Google Admits Collecting Android Users' Location Data, Even When You Don't Want To Be Tracked
Google has admitted to collecting the location data of Android devices, even when users choose not to allow it.
Users have always had the choice of stopping tech companies from collecting data on them in exchange to giving up the benefits of certain services. In this case, however, it appears that Google has been tracking the location of Android users, whether they like it or not.
Google Always Tracks Location Of Android Users
An investigation by Quartz revealed that Google is always tracking the location of Android devices, even when users have turned off the location services option, closed all apps, and removed their carrier's SIM card. Even an Android device fresh from a factory reset is not excluded from the tracking.

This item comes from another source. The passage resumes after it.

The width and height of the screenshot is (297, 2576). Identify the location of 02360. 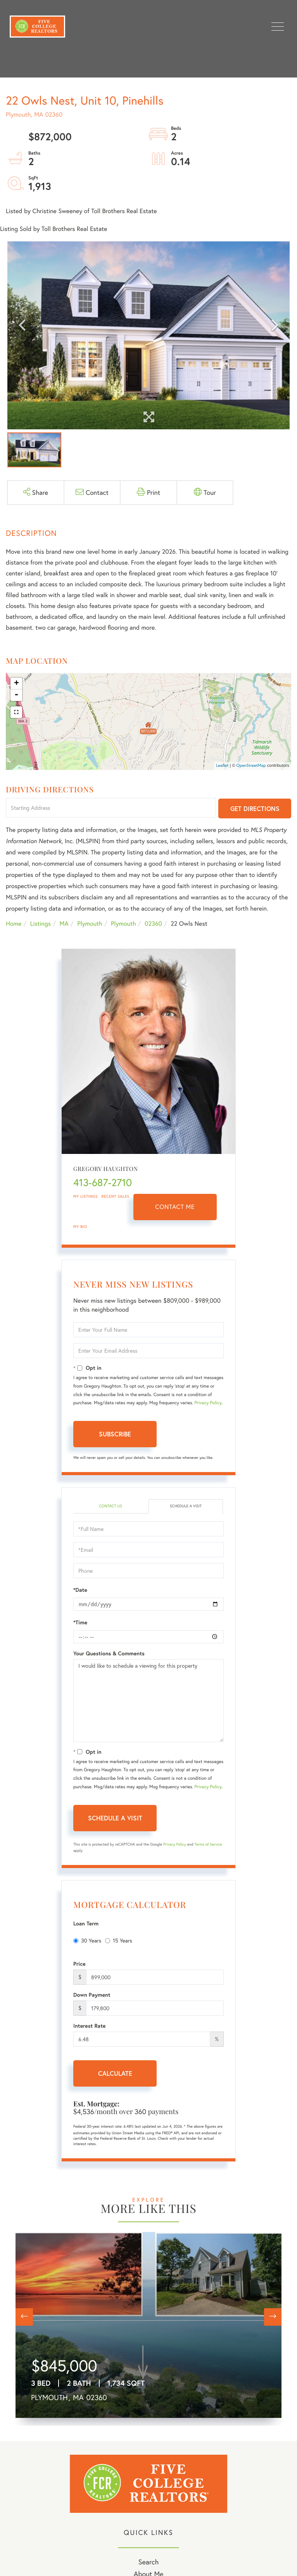
(153, 924).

These precautions are done by users who prefer to keep their locations private. However, it apparently does nothing, as Android devices are still able to collect location data and send them back to Google if they are connected to the internet.
According to Quartz, Google has been collecting the information of cellular towers near Android devices since the start of the year. Google confirmed that it is doing this, and a spokesperson for the company said that the cellular tower addresses are used to manage push notification and messages. The location data was never used or stored, the spokesperson said, adding that Google will now take steps to shut down the practice by the end of November.
A spokesperson told The Verge that the cellular tower data was supposed to make message delivery faster, but Google decided to ditch the plan. A source, meanwhile, claimed that the cellular tower data was used to improve its Firebase Cloud Messaging, which needed regular pings to the server to keep messages arriving promptly.
In any case, the data that Google has collected is enough to identify an Android device's specific location within a quarter-mile radius at most. The security implications are massive, especially with the risk of the data falling to the hands of criminal hackers.
The Fight To Keep User Privacy
The discovered Google practice again places the spotlight on the struggles of keeping user privacy in the modern age.
In Germany, regulators have banned smartwatches for kids and even urged parents to destroy them, as they can be used to spy on people. There have also been allegations that Facebook is secretly using the microphones of mobile devices to listen to conversations.
Google is no stranger to user privacy issues, with the Google Home Mini smart speaker found to be recording everything all the time. The company quickly disabled the feature that resulted in the privacy breach, but as with Quartz's investigation on location tracking, the question is whether Google would have done so if the problem was not discovered.